Is it time to let student drivers pass the road test using Full Self-Driving Teslas and Waymos?

automated driving

I have a grand idea. Let’s let student drivers whose families own Teslas with full-self driving use them to take the road test. And, for families who don’t own Teslas, student drivers should be permitted to use a Waymo for the road test.

How would this road test work?

Well, the DMV official would tell the student driver the destination. And, if the student successfully punched in the destination on Tesla or Waymo, and the self-driving car made it successfully to the destination, as we should expect it would, the student would pass.

The state DMV would then issue the student a driver’s license. Grand idea, right? Sure, autonomous driving is the future.

automated learning

Something of this sort is happening right now with education. OpenAI, Google, Microsoft, Elon Musk’s xAI, and other AI companies are dangling free AI to college students like candy. And the marketing of some companies, touting free use “through finals 2026,” implies the use of AI even on exams.

The Ohio State University just went all in on AI. Every college student there will be trained in AI. As the University wrote: “Ohio State’s AI Fluency initiative will embed AI education into the core of every undergraduate curriculum, equipping students with the ability to not only use AI tools, but to understand, question and innovate with them — no matter their major.”

And it’s not just higher education. It’s starting with kindergarten.

Indeed, President Trump issued an executive order declaring it a national policy, for kindergarten through 12th grade, “to promote AI literacy and proficiency among Americans by promoting the appropriate integration of AI into education, providing comprehensive AI training for educators, and fostering early exposure to AI concepts and technology to develop an AI-ready workforce and the next generation of American AI innovators.”

The rush to embrace AI in education is understandable. I doubt Ohio State, where I taught for many years, is the only university to adopt an AI-focused curriculum. The United States and China are locked in an AI arms race, trying to outdo each other in innovation. And businesses in many sectors are figuring out ways to adopt AI to gain greater efficiency and productivity. No one can predict the future. But all signs point to AI being the transformative technology for the 21st century.

Yet, there’s a real danger that embracing AI in education will lead to displacing critical thinking by students. Just as student drivers relying on full self driving will lack the skills necessary to drive themselves, students who rely too much on AI in education will lack the cognitive skills to think critically for themselves.
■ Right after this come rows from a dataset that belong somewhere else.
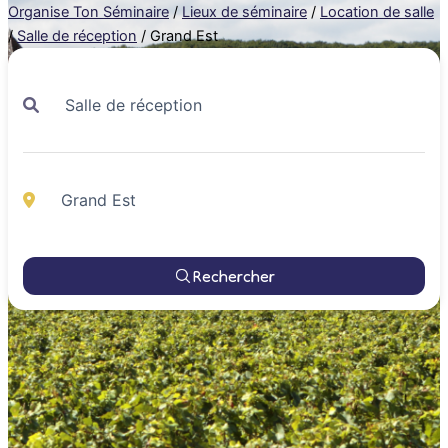
Organise Ton Séminaire
/
Lieux de séminaire
/
Location de salle
/
Salle de réception
/
Grand Est
Rechercher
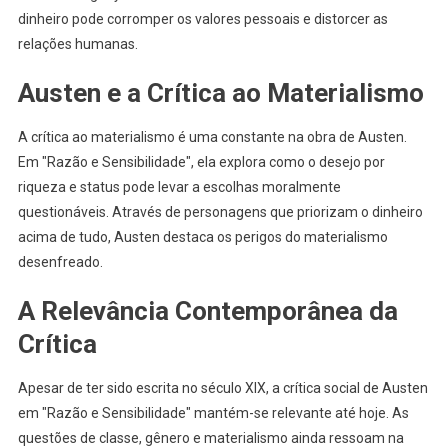
dinheiro pode corromper os valores pessoais e distorcer as
relações humanas.
Austen e a Crítica ao Materialismo
A crítica ao materialismo é uma constante na obra de Austen.
Em "Razão e Sensibilidade", ela explora como o desejo por
riqueza e status pode levar a escolhas moralmente
questionáveis. Através de personagens que priorizam o dinheiro
acima de tudo, Austen destaca os perigos do materialismo
desenfreado.
A Relevância Contemporânea da
Crítica
Apesar de ter sido escrita no século XIX, a crítica social de Austen
em "Razão e Sensibilidade" mantém-se relevante até hoje. As
questões de classe, gênero e materialismo ainda ressoam na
Researchers calls this “cognitive offloading.” Or we might call it by a simpler term, the dumbing down of humans. There’s a growing body of research studying and identifying negative effects of cognitive offloading from human reliance on AI, especially by younger adults:

By some reports, colleges are already being overrun by rampant cheating among college students, who are turning to ChatGPT and AI to write their papers and exams. Right after ChatGPT’s launch in 2022, Stephen Marche wrote a clairvoyant article titled “The College Essay Is Dead.” And that might not be the only thing that dies with AI’s rise.

how to teach students critical thinking skills

Everyone in education — from graduate schools to undergraduate level to K12 — is facing profound questions about the uses and abuses of AI. As the tsunami of AI infiltrates education, the transformation of learning is being driven by a set of competing forces that are haphazard, if not contradictory.

I don’t profess to have a solution. But I do have a warning. It’s a terrible idea to let student drivers pass the road test using full-self driving. And it’s an even worse idea to let students pass all of their classes by using AI, such as in writing a paper or even answering an exam. If the only thing a high school and college education teach our students is how to punch in a question or “prompt” to ChatGPT, our society has lost.